Cuando el Ebro se desborda

Xosé Luis Barreiro Rivas
Xosé Luis Barreiro Rivas A TORRE VIXÍA

OPINIÓN

01 feb 2018 . Actualizado a las 07:46 h.

Cuando empieza el deshielo, y el Ebro empieza a crecer, hay mucha gente que apuesta por el caos. No quieren el caos, obviamente, pero creen que la naturaleza es irrefrenable, y que un día, antes o después, desbordará las motas, socavará la basílica del Pilar, y aterrará el delta, y que, lo que hoy funciona casi como las crecidas del Nilo, solo será como el Duero a su paso por Soria: un río barrancoso, apto para poetas, que canta, entre «cárdenas roquedas», «su eterna estrofa de agua».
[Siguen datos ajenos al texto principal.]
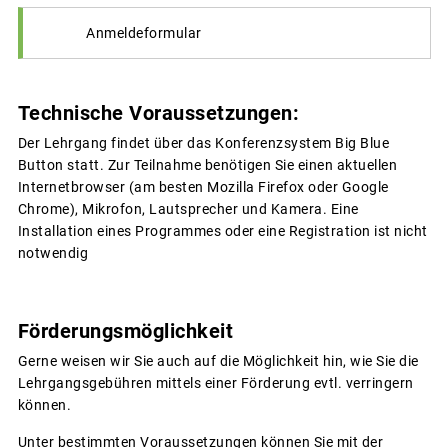
Anmeldeformular
Technische Voraussetzungen:
Der Lehrgang findet über das Konferenzsystem Big Blue
Button statt. Zur Teilnahme benötigen Sie einen aktuellen
Internetbrowser (am besten Mozilla Firefox oder Google
Chrome), Mikrofon, Lautsprecher und Kamera. Eine
Installation eines Programmes oder eine Registration ist nicht
notwendig
Förderungsmöglichkeit
Gerne weisen wir Sie auch auf die Möglichkeit hin, wie Sie die
Lehrgangsgebühren mittels einer Förderung evtl. verringern
können.
Unter bestimmten Voraussetzungen können Sie mit der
Cuando tal cosa sucede, las televisiones van contando la subida, centímetro a centímetro, con enorme dramatismo. Los reporteros de Zaragoza nos dicen cuántos metros cúbicos por segundo sumergen en el barro los tajamares del puente de Piedra. Los pescadores y agricultores nos hablan de que las marismas de Tortosa se quedan sin sal y sin oxígeno. E incluso yo, que soy valiente, regresé al Pilar, un día de marzo, sin llegar al pozo de San Lázaro, por temor a que el puente tembloroso hiciese ruina con su único transeúnte. Por eso hay tanta gente que apuesta cada año por el triunfo de la crecida, y porque ese invierno marcará un antes y un después en la estructura hidrológica de España.

Pero el presidente del Gobierno, Mariano Rajoy, desde que yo lo conozco, solo apuesta a que el agua baja y la tierra se queda, a que los puentes están hechos para aguantar, y a que las subidas de las mareas siempre reponen los deltas. Y apuesta así porque cree que «es lo natural y lo lógico», porque «apostar por el caos no tiene sentido», y porque las aguas tienen escrito en su ADN el moverse, cuesta abajo, hacia los cauces profundos. Rajoy sabe que, como decía el poeta, «el puente siempre se queda y el agua siempre se va». Y por eso gana sus partidas como, al parecer, las ganan los árabes: «Esperando, sentado, a que pase el cadáver de su enemigo». Y en esas anda estos días el presidente, viendo bajar las aguas de Cataluña, aboyar otra vez las tierras y los cultivos, reponerse los deltas, y reaparecer, sobre aguas cristalinas, los tajamares del puente. Porque los ciclos de la naturaleza y la vida son así, y el que apuesta por lo contrario, siempre pierde. Un día, es cierto, ganará el Ebro. Pero ese día coincidirá con el Juicio Final, y a nadie le importará que Zaragoza se quede entonces sin su puente.

También es verdad que los ríos suben de golpe y lentamente se retiran. Pero Carles Puigdemont -el río de mi historia- ya sabe y dice que la crecida no da para más, que lo han sacrificado «tal como sugería Joan Tardá», que todo «ha caducado», y que «el plan de Moncloa triunfa». Pero las cosas no suceden así, amigo Puigdemont, porque Mariano Rajoy presida un Gobierno insensible y abusón, sino porque, mientras tú apuestas por la subida imparable del agua, él puesta por la ley de la gravedad. Por eso te dedico, con nostalgia, los versos que escribió el andaluz Benítez Carrasco: «¡Qué mansa pena me da, / el puente siempre se queda y el agua siempre se va».